MATERIAL PROVIDED below:

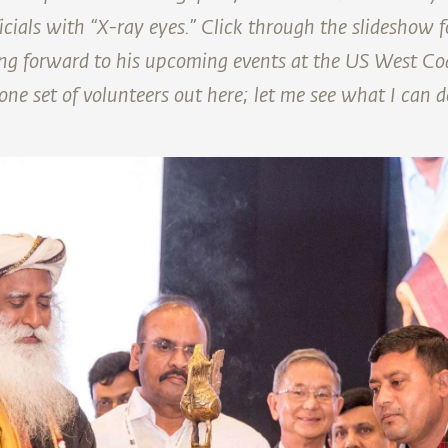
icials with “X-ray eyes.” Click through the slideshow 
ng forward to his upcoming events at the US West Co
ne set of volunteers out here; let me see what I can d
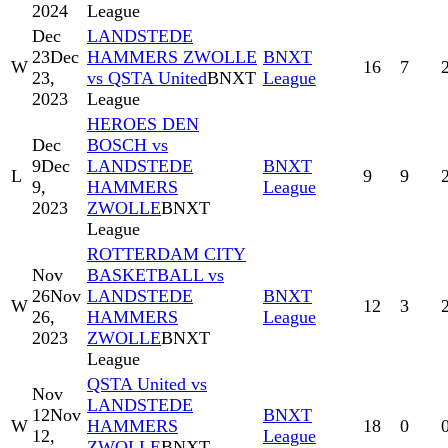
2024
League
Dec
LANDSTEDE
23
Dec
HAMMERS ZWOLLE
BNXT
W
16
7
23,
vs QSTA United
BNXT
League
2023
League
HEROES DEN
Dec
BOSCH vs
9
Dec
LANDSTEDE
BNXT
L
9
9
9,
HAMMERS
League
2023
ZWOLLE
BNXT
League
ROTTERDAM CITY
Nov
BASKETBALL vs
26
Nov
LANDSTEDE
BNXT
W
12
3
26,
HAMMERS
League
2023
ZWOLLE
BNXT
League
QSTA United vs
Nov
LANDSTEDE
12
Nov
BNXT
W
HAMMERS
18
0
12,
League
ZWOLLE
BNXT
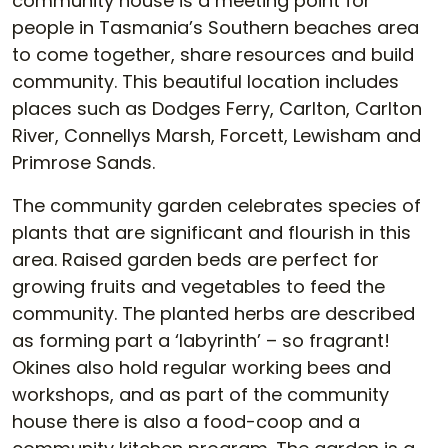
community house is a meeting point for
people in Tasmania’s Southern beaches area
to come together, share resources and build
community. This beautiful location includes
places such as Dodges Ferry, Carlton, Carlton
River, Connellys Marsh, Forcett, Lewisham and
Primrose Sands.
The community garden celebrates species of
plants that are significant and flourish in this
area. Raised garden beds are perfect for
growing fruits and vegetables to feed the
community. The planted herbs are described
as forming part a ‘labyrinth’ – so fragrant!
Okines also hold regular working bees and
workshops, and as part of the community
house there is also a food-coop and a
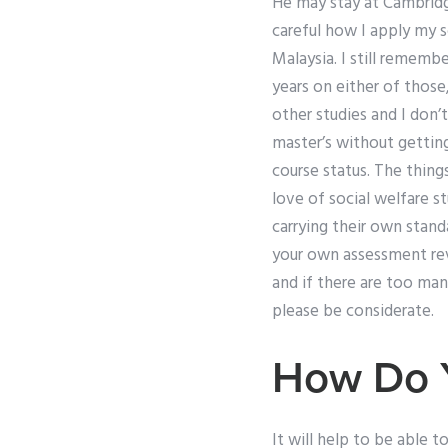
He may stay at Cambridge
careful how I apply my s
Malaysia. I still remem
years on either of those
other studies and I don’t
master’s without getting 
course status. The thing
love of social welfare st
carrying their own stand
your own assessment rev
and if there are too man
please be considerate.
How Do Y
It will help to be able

End of MATERIAL PROVIDED.
MATERIAL PROVIDED below:

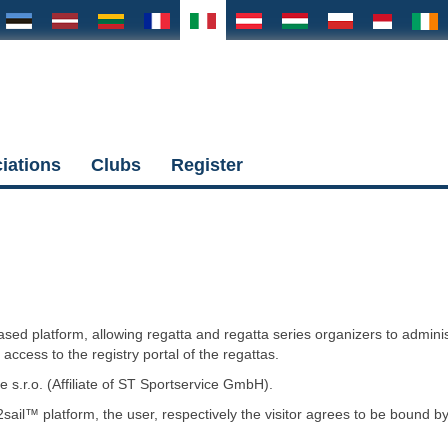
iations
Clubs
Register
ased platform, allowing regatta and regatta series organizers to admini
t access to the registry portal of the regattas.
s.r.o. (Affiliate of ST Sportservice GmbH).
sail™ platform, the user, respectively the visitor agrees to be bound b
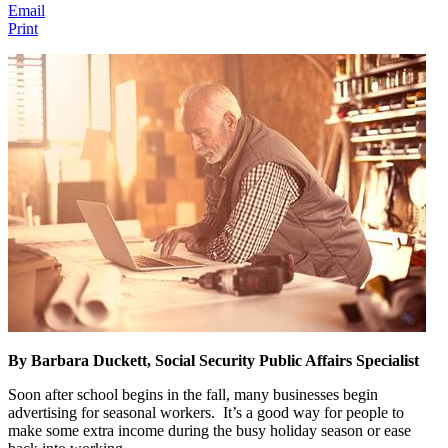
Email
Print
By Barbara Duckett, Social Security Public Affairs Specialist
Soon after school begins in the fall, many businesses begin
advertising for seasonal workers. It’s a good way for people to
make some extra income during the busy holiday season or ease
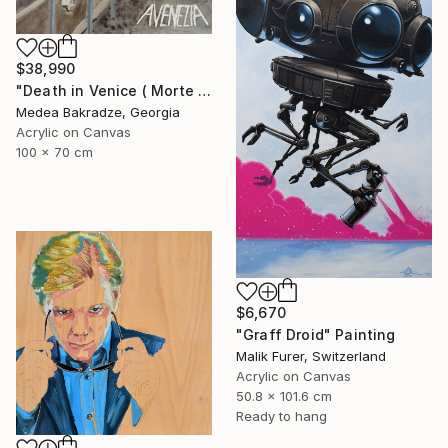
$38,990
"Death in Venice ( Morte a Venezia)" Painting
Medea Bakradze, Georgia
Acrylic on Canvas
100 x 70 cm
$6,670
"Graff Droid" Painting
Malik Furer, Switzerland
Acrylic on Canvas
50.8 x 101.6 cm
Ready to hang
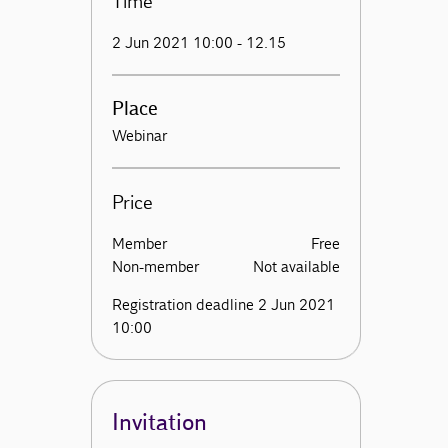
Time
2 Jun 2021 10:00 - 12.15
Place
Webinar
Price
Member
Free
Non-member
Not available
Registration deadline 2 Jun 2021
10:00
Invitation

End of MATERIAL PROVIDED.

> [ASSIGNED TASK] Using the data above, retype exactly and only the lines from the one containing "through the slideshow" up to and including the one containing "years on either of those", with no pictures carried over.

> [RESULT]
icials with “X-ray eyes.” Click through the slideshow 
ng forward to his upcoming events at the US West Co
ne set of volunteers out here; let me see what I can d
2024
League
Dec
LANDSTEDE
23
Dec
HAMMERS ZWOLLE
BNXT
W
16
7
23,
vs QSTA United
BNXT
League
2023
League
HEROES DEN
Dec
BOSCH vs
9
Dec
LANDSTEDE
BNXT
L
9
9
9,
HAMMERS
League
2023
ZWOLLE
BNXT
League
ROTTERDAM CITY
Nov
BASKETBALL vs
26
Nov
LANDSTEDE
BNXT
W
12
3
26,
HAMMERS
League
2023
ZWOLLE
BNXT
League
QSTA United vs
Nov
LANDSTEDE
12
Nov
BNXT
W
HAMMERS
18
0
12,
League
ZWOLLE
BNXT
community house is a meeting point for
people in Tasmania’s Southern beaches area
to come together, share resources and build
community. This beautiful location includes
places such as Dodges Ferry, Carlton, Carlton
River, Connellys Marsh, Forcett, Lewisham and
Primrose Sands.
The community garden celebrates species of
plants that are significant and flourish in this
area. Raised garden beds are perfect for
growing fruits and vegetables to feed the
community. The planted herbs are described
as forming part a ‘labyrinth’ – so fragrant!
Okines also hold regular working bees and
workshops, and as part of the community
house there is also a food-coop and a
He may stay at Cambridge
careful how I apply my s
Malaysia. I still remem
years on either of those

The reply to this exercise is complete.